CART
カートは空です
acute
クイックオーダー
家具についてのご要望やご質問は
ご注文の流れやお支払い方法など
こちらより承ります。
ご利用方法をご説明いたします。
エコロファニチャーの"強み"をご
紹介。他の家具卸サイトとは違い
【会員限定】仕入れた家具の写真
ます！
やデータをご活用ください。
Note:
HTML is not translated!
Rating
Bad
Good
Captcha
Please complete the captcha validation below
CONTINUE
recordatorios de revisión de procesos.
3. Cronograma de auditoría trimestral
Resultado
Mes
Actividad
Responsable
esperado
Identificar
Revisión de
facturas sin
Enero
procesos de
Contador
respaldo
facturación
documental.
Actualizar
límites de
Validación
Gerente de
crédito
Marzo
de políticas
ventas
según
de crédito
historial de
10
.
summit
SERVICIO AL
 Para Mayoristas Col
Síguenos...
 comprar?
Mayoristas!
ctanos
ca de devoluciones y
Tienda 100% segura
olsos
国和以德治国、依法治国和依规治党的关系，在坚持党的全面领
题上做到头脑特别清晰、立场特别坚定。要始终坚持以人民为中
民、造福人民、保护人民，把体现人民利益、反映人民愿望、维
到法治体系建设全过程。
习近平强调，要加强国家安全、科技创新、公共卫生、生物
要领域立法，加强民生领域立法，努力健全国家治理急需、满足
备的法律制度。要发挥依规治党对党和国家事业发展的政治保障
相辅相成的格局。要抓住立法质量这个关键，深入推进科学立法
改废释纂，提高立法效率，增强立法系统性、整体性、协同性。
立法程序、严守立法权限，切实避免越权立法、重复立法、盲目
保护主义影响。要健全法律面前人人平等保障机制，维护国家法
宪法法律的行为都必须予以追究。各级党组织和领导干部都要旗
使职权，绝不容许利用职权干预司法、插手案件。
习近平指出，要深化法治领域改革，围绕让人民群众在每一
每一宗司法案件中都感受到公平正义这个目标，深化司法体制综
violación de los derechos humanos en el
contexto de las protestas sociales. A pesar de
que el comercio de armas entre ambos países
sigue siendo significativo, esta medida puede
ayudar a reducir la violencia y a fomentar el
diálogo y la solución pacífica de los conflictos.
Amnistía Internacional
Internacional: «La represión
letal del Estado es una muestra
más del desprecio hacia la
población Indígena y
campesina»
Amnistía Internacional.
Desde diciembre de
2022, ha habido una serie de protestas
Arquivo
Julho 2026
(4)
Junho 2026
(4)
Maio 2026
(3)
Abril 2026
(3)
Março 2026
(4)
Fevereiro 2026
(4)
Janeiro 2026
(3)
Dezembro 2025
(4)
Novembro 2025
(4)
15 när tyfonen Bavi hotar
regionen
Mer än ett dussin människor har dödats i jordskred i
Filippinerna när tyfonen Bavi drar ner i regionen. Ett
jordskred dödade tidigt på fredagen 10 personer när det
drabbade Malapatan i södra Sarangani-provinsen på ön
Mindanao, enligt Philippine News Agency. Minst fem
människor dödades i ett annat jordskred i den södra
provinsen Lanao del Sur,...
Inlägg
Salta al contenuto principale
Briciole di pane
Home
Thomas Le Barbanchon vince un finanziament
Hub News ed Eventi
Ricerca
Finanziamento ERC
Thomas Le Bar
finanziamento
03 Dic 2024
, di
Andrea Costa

- **Your goal**:
Look at each line above and note whether it holds the word "protestas". Report how many do, as the number only.

- **Answer space**:
2